PDA

View Full Version : [ubuntu] retrieving html code in bash



xspace
May 10th, 2009, 05:32 PM
I need a command, something like nslookup that will dump the entire html code of a website in bash?

xspace
May 11th, 2009, 03:16 AM
bump

doas777
May 11th, 2009, 03:21 AM
i'm really not sure what you are asking. you cannot "dump" all the html from a website, because you must format handler requests for each page. usually they call programs that attempt to visit (and possibly retreive) every page on a site, Crawlers. most crawlers just try to hit all links available from each page, so they can't get to non-linked content, unless you tell them what the address of the page is.

as for nslookup, I have never seen it function in the way you describe. it just returns one result, unless your doing a zone transfer i guess (and that would only work because the server was programmed to work that way).

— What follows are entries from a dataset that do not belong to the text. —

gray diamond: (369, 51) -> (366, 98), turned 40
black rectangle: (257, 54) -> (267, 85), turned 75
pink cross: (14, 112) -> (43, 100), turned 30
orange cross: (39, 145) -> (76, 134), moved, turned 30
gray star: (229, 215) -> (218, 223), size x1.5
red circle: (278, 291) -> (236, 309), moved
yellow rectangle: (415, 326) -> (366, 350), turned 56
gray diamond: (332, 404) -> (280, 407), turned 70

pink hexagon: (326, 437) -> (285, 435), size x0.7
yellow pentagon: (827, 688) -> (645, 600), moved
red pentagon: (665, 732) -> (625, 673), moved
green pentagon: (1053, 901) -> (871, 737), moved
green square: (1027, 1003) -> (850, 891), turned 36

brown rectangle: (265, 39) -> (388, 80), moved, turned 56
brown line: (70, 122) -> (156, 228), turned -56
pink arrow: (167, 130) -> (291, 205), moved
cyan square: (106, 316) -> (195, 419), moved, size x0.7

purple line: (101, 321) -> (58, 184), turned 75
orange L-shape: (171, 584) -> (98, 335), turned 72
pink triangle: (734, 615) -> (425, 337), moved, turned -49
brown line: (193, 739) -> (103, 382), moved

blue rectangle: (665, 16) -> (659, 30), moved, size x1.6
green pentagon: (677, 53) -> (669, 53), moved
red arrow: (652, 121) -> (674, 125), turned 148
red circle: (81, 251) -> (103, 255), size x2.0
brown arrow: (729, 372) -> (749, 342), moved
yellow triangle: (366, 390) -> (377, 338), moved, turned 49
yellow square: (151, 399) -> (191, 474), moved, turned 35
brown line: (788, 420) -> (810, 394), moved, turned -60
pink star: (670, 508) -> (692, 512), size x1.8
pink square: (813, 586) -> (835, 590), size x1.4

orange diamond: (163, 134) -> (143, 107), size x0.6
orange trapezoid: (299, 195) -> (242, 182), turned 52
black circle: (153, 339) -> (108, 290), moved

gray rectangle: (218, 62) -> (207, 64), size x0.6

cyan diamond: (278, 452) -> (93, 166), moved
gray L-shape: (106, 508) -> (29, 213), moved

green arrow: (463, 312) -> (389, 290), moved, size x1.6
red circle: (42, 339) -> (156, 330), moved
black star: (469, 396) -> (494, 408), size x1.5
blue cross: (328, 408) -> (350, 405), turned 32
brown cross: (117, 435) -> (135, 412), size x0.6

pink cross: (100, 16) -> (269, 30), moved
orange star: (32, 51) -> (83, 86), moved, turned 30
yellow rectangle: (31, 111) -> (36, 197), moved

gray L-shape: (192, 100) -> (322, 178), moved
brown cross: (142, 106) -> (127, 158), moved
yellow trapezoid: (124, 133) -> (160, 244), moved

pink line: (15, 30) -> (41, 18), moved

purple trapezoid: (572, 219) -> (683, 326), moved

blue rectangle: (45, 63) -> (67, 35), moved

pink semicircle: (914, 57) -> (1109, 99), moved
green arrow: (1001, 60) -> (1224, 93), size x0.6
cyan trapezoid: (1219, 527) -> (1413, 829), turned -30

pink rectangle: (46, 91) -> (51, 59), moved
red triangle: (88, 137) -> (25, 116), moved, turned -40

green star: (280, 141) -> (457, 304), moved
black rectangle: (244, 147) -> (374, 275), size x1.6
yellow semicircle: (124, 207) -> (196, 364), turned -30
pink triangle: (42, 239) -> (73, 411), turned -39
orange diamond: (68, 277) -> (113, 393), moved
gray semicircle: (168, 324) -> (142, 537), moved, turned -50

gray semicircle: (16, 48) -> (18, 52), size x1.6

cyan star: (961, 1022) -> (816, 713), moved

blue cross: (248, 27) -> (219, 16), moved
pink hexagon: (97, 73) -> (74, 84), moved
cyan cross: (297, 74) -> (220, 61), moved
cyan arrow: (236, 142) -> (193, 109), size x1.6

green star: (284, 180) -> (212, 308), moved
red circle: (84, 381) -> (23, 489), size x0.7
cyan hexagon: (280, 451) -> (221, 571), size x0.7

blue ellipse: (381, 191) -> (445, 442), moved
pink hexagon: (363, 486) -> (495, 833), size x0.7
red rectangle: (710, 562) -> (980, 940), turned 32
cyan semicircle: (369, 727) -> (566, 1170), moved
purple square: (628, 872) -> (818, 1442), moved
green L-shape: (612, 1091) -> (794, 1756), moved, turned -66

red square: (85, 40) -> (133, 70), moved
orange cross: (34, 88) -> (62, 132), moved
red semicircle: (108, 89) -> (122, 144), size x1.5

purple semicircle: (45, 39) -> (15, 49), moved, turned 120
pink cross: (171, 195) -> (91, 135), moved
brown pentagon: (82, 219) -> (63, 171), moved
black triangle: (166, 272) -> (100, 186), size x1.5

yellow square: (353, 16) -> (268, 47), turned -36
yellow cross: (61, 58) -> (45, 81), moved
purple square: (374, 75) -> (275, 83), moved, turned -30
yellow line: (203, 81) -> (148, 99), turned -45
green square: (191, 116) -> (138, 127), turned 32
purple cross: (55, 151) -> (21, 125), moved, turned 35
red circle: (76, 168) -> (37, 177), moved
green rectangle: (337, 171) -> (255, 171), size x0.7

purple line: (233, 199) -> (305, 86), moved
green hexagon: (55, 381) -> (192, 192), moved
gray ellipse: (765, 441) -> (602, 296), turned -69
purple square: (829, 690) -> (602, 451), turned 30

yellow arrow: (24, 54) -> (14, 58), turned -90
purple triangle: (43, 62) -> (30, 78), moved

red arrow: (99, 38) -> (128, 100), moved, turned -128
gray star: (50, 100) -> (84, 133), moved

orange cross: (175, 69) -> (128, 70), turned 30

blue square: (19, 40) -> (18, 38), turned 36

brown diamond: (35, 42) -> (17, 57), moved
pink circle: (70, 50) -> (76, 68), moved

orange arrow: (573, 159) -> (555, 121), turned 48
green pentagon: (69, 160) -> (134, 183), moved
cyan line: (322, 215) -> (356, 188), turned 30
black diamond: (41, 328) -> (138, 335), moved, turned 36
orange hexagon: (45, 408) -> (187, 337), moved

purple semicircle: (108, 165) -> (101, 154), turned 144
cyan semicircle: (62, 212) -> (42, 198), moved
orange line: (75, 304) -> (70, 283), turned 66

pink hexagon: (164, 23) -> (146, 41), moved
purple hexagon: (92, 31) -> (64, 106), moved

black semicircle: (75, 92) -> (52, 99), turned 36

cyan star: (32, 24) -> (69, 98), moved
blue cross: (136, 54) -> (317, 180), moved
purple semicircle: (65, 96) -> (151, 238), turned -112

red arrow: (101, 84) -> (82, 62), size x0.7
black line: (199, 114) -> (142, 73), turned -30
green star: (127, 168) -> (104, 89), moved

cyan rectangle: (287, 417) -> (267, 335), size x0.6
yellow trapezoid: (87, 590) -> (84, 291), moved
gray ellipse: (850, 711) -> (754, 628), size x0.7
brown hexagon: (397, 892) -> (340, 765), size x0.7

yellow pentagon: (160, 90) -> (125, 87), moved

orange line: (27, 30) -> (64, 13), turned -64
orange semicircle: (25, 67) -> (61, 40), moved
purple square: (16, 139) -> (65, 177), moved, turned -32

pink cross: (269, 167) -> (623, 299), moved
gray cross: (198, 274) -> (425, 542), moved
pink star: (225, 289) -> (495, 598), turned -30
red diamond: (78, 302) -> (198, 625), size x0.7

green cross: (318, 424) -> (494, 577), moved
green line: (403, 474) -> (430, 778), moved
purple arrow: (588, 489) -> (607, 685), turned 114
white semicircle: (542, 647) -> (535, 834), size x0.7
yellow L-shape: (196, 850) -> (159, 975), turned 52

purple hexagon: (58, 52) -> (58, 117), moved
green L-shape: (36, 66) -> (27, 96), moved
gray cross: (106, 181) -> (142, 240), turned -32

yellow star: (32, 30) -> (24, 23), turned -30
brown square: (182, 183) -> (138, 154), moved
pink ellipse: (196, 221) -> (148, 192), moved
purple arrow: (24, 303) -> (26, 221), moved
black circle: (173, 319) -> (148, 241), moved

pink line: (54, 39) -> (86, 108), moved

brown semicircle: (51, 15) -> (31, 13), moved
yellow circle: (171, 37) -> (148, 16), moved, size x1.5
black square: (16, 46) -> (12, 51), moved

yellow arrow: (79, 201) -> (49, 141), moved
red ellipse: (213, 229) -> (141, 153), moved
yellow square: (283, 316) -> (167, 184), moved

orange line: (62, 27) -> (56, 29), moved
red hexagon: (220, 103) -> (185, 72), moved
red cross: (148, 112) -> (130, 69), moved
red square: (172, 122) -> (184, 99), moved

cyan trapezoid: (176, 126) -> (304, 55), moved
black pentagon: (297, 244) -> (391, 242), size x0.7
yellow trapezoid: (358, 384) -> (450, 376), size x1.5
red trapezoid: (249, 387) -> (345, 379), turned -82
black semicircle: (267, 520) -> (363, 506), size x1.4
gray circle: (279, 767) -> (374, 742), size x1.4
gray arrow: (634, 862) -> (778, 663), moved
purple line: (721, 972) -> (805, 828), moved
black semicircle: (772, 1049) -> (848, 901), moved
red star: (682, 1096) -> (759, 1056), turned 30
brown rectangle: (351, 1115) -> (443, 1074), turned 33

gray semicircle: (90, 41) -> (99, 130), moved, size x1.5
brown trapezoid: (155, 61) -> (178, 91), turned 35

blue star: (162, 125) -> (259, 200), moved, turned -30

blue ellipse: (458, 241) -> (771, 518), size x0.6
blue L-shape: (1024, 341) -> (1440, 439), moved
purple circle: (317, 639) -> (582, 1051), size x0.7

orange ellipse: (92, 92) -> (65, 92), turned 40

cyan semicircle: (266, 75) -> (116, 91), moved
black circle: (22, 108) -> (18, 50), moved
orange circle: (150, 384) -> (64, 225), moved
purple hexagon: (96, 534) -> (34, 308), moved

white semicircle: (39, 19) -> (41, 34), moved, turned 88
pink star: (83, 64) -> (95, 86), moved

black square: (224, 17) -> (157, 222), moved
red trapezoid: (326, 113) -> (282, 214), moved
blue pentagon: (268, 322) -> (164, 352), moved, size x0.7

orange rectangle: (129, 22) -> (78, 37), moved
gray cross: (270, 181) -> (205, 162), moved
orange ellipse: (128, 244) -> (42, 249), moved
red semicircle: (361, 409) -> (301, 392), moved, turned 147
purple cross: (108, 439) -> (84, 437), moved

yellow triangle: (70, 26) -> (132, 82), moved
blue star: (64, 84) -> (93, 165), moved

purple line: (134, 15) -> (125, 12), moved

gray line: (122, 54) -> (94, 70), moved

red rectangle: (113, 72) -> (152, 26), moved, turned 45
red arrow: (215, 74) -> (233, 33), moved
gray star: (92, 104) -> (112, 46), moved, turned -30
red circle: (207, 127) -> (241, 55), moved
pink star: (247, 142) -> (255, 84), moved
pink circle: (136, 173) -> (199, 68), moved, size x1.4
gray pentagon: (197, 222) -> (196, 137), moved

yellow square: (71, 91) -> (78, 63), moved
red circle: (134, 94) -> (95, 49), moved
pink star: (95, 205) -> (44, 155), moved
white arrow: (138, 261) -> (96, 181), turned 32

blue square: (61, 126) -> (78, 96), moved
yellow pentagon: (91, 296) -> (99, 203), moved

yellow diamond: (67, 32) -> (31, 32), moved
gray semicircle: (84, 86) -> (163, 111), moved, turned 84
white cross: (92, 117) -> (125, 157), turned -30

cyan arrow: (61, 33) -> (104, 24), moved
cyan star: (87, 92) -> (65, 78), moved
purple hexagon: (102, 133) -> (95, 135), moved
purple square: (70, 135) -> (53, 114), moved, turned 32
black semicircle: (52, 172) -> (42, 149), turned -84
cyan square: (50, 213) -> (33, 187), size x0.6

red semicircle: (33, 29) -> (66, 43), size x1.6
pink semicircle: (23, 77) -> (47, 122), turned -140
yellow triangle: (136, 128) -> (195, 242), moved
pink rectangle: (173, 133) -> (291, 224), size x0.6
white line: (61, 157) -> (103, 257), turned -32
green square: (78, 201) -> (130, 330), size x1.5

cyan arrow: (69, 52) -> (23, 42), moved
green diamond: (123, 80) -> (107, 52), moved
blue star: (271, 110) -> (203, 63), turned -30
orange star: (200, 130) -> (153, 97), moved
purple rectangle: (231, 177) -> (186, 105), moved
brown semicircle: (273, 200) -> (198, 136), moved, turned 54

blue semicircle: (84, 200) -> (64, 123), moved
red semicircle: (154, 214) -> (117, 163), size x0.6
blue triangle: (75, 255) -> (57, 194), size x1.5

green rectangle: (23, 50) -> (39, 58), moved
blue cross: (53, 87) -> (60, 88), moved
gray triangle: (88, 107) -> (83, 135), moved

now if you want to download a page, and analyze it's source, you can use the wget command to download the page. I've written a few scripts that will download the page, and look for a link to the next, so that it can recurse until there are no more refered pages, but that has to be written for each and every site, and may be easily rendered impossible by the web developers. check out this thread for that approach: http://ubuntuforums.org/showthread.php?t=1109463&highlight=download+comics

do some googleing on webcrawlers and see what you find.